- [Exercise goal]
Pictures do not belong in the copy. Return all of the entries exactly.

- Opening Delimiter -

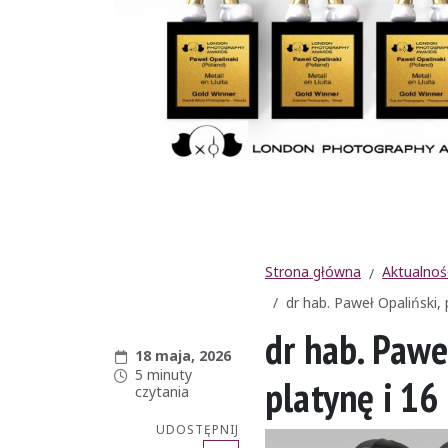
Strona główna
Aktualnoś
dr hab. Paweł Opaliński,
dr hab. Pawe
Data publikacji:
18 maja, 2026
Czas czytania:
5 minuty
platynę i 16
czytania
UDOSTĘPNIJ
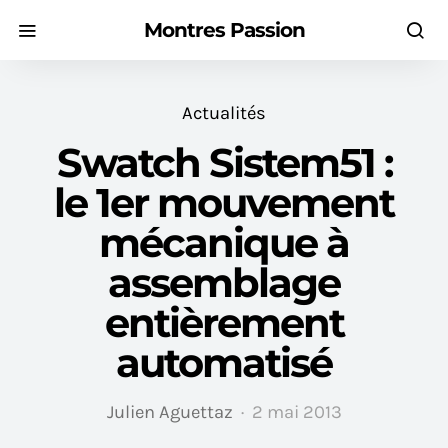
Montres Passion
Actualités
Swatch Sistem51 :
le 1er mouvement
mécanique à
assemblage
entièrement
automatisé
Julien Aguettaz
2 mai 2013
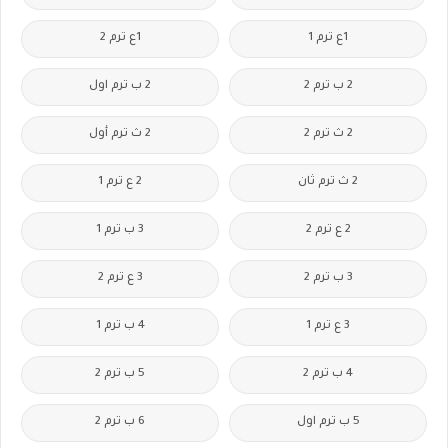
1ع ترم 1
1ع ترم 2
2 ب ترم 2
2 ب ترم اول
2 ث ترم 2
2 ث ترم أول
2 ث ترم ثان
2 ع ترم 1
2 ع ترم 2
3 ب ترم 1
3 ب ترم 2
3 ع ترم 2
3 ع ترم 1
4 ب ترم 1
4 ب ترم 2
5 ب ترم 2
5 ب ترم اول
6 ب ترم 2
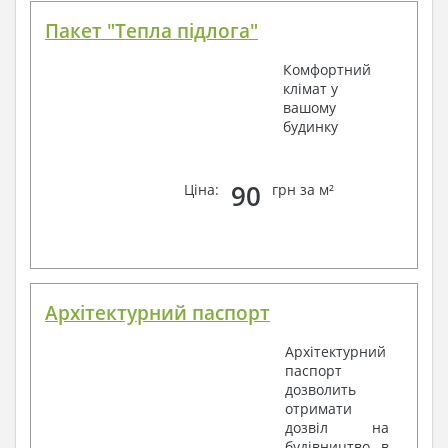
Пакет "Тепла підлога"
Комфортний
клімат у
вашому
будинку
90
Ціна:
грн за м²
Архітектурний паспорт
Архітектурний
паспорт
дозволить
отримати
дозвіл на
будівництво в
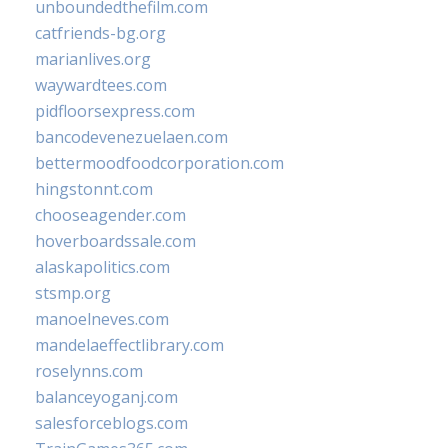
unboundedthefilm.com
catfriends-bg.org
marianlives.org
waywardtees.com
pidfloorsexpress.com
bancodevenezuelaen.com
bettermoodfoodcorporation.com
hingstonnt.com
chooseagender.com
hoverboardssale.com
alaskapolitics.com
stsmp.org
manoelneves.com
mandelaeffectlibrary.com
roselynns.com
balanceyoganj.com
salesforceblogs.com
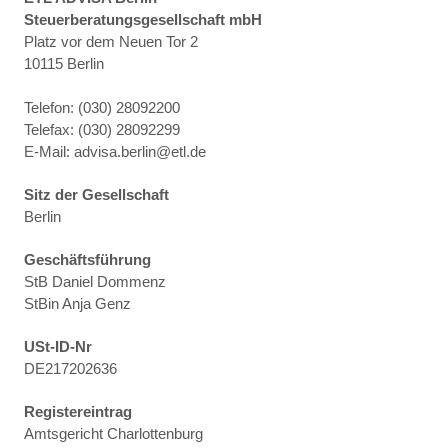
Steuerberatungsgesellschaft mbH
Platz vor dem Neuen Tor 2
10115 Berlin
Telefon: (030) 28092200
Telefax: (030) 28092299
E-Mail: advisa.berlin@etl.de
Sitz der Gesellschaft
Berlin
Geschäftsführung
StB Daniel Dommenz
StBin Anja Genz
USt-ID-Nr
DE217202636
Registereintrag
Amtsgericht Charlottenburg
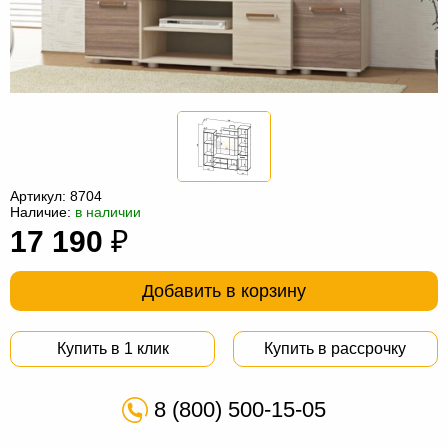
Офисная
мебель
Столы
под
Мебель
компьютер
для
Мебель
ванной
трансформер
Матрасы
Кресла-
Артикул:
8704
Наличие:
в наличии
мешки
Мебель
17 190
₽
из
Садовая
Добавить в корзину
ротанга
мебель
Косметологическое
оборудование
Купить в 1 клик
Купить в рассрочку
8 (800) 500-15-05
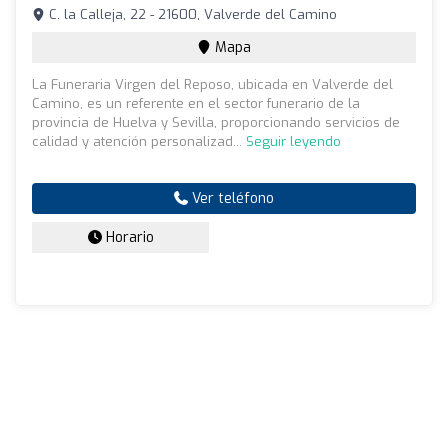
C. la Calleja, 22 - 21600, Valverde del Camino
Mapa
La Funeraria Virgen del Reposo, ubicada en Valverde del
Camino, es un referente en el sector funerario de la
provincia de Huelva y Sevilla, proporcionando servicios de
calidad y atención personalizad...
Seguir leyendo
Ver teléfono
Horario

- Closing Delimiter -

- [Solution]
Strona główna
Aktualnoś
dr hab. Paweł Opaliński,
dr hab. Pawe
Data publikacji:
18 maja, 2026
Czas czytania:
5 minuty
platynę i 16
czytania
UDOSTĘPNIJ
Montres Passion
Actualités
Swatch Sistem51 :
le 1er mouvement
mécanique à
assemblage
entièrement
automatisé
Julien Aguettaz
2 mai 2013
1ع ترم 1
1ع ترم 2
2 ب ترم 2
2 ب ترم اول
2 ث ترم 2
2 ث ترم أول
2 ث ترم ثان
2 ع ترم 1
2 ع ترم 2
3 ب ترم 1
3 ب ترم 2
3 ع ترم 2
3 ع ترم 1
4 ب ترم 1
4 ب ترم 2
5 ب ترم 2
5 ب ترم اول
6 ب ترم 2
Пакет "Тепла підлога"
Комфортний
клімат у
вашому
будинку
90
Ціна:
грн за м²
Архітектурний паспорт
Архітектурний
паспорт
дозволить
отримати
дозвіл на
будівництво в
unboundedthefilm.com
catfriends-bg.org
marianlives.org
waywardtees.com
pidfloorsexpress.com
bancodevenezuelaen.com
bettermoodfoodcorporation.com
hingstonnt.com
chooseagender.com
hoverboardssale.com
alaskapolitics.com
stsmp.org
manoelneves.com
mandelaeffectlibrary.com
roselynns.com
balanceyoganj.com
salesforceblogs.com
Steuerberatungsgesellschaft mbH
Platz vor dem Neuen Tor 2
10115 Berlin
Telefon: (030) 28092200
Telefax: (030) 28092299
E-Mail: advisa.berlin@etl.de
Sitz der Gesellschaft
Berlin
Geschäftsführung
StB Daniel Dommenz
StBin Anja Genz
USt-ID-Nr
DE217202636
Registereintrag
Amtsgericht Charlottenburg
Офисная
мебель
Столы
под
Мебель
компьютер
для
Мебель
ванной
трансформер
Матрасы
Кресла-
Артикул:
8704
Наличие:
в наличии
мешки
Мебель
17 190
₽
из
Садовая
Добавить в корзину
ротанга
мебель
Косметологическое
оборудование
Купить в 1 клик
Купить в рассрочку
8 (800) 500-15-05
C. la Calleja, 22 - 21600, Valverde del Camino
Mapa
La Funeraria Virgen del Reposo, ubicada en Valverde del
Camino, es un referente en el sector funerario de la
provincia de Huelva y Sevilla, proporcionando servicios de
calidad y atención personalizad...
Seguir leyendo
Ver teléfono
Horario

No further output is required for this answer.